Exercise description: Show each line of the data below that has the string "deux" in it.

(Saved entries)
++++++
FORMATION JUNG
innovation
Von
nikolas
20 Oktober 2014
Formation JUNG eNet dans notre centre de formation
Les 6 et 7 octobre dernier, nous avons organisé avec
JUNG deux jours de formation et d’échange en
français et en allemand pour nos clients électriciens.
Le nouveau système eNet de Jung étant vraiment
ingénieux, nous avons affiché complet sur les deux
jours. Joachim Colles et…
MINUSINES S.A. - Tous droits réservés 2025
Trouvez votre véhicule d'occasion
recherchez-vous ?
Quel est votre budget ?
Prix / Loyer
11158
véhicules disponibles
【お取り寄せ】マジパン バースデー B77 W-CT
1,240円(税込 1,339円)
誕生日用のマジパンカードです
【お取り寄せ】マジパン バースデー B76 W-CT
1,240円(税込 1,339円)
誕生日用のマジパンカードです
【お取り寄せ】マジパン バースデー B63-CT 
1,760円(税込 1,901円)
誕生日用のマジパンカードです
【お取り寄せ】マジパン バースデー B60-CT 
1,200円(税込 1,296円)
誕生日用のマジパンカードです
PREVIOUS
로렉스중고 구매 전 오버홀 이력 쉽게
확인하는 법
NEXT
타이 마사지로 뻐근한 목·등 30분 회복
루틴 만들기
++++++
Task solution:
JUNG deux jours de formation et d’échange en
ingénieux, nous avons affiché complet sur les deux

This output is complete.